Other Tricks To Try Out

There are many things you can do to build elaborate, fine-tuned reports. Let’s mention a few…

Getting Most Properties of an Object With what.is()

When developing, we often use a number functions to obtain an object’s properties. what.is() proposes to lump together the results of such functions (class(), typeof(), attributes() and others).

what.is(iris)
$properties
      property      value
1        class data.frame
2       typeof       list
3         mode       list
4 storage.mode       list
5          dim    150 x 5
6       length          5
7    is.object       TRUE
8  object.type         S3
9  object.size 7088 Bytes

$attributes.lengths
    names row.names     class 
        5       150         1 

$extensive.is
[1] "is.data.frame" "is.list"       "is.object"     "is.recursive" 
[5] "is.unsorted"  

Limitations

Learn more and stay up-to-date

Check the project’s page for more examples; from there you can also submit feature requests or signal problems you might encounter.

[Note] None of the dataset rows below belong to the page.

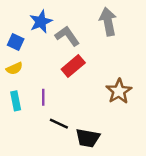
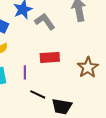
red rectangle: (73, 66) -> (50, 57), moved, turned 36

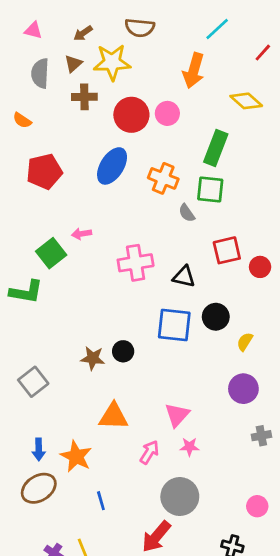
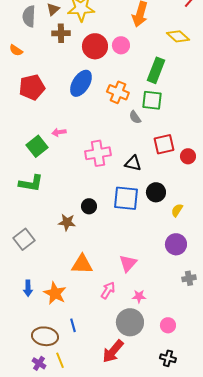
green L-shape: (26, 292) -> (31, 183), moved
black circle: (123, 351) -> (89, 206), moved
pink star: (189, 447) -> (139, 296), moved
brown ellipse: (39, 488) -> (45, 336), moved, turned 40
pink circle: (257, 506) -> (168, 325), moved

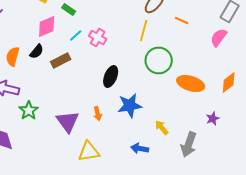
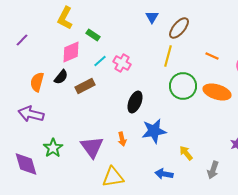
orange line: (182, 20) -> (212, 56), moved
orange ellipse: (191, 84) -> (217, 92), moved
green star: (29, 110) -> (53, 148), moved
gray arrow: (189, 144) -> (213, 170), size x0.7

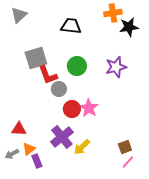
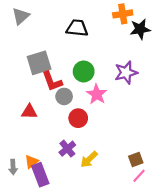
pink star: (89, 108) -> (97, 94), moved
red triangle: (19, 129) -> (29, 112), moved
purple cross: (62, 137) -> (67, 149), size x0.7
gray arrow: (12, 154) -> (13, 167), turned -64
purple rectangle: (37, 161) -> (40, 175), size x1.5

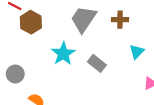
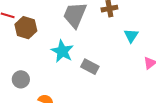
gray rectangle: (97, 63) -> (90, 67), moved

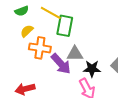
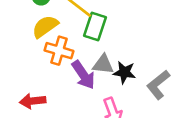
yellow semicircle: (27, 31) -> (45, 26), size x1.5
black star: (92, 69) -> (124, 72), moved

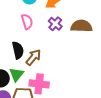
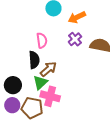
pink semicircle: (27, 22) -> (42, 40), moved
green triangle: (16, 74) -> (40, 82), moved

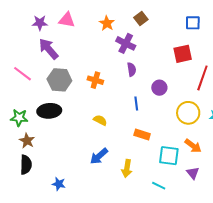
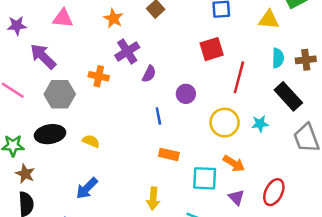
purple star: (40, 23) -> (17, 25), moved
purple cross: (126, 43) -> (127, 51), moved, turned 36
purple semicircle: (132, 69) -> (149, 74), turned 40
orange cross: (95, 80) -> (99, 76), moved
yellow semicircle: (100, 120) -> (91, 141), moved
blue arrow: (99, 156) -> (87, 188), moved

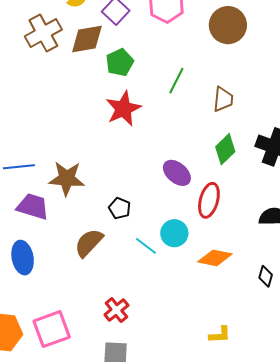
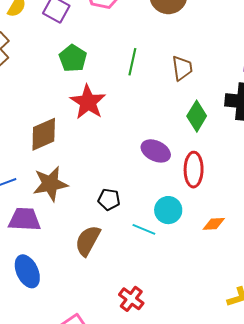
brown diamond: (87, 39) -> (44, 134), moved
orange diamond: (215, 258) -> (214, 224), size x0.7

To install the package in its development version, use

install.packages('devtools')
library(devtools)
install_github('dcomtois/summarytools', ref='dev-current')

Final note

The source of this document is an .Rmd file; knitr’s chunk option results has been set to 'asis', to make sure formatting is not coming from knitr itself.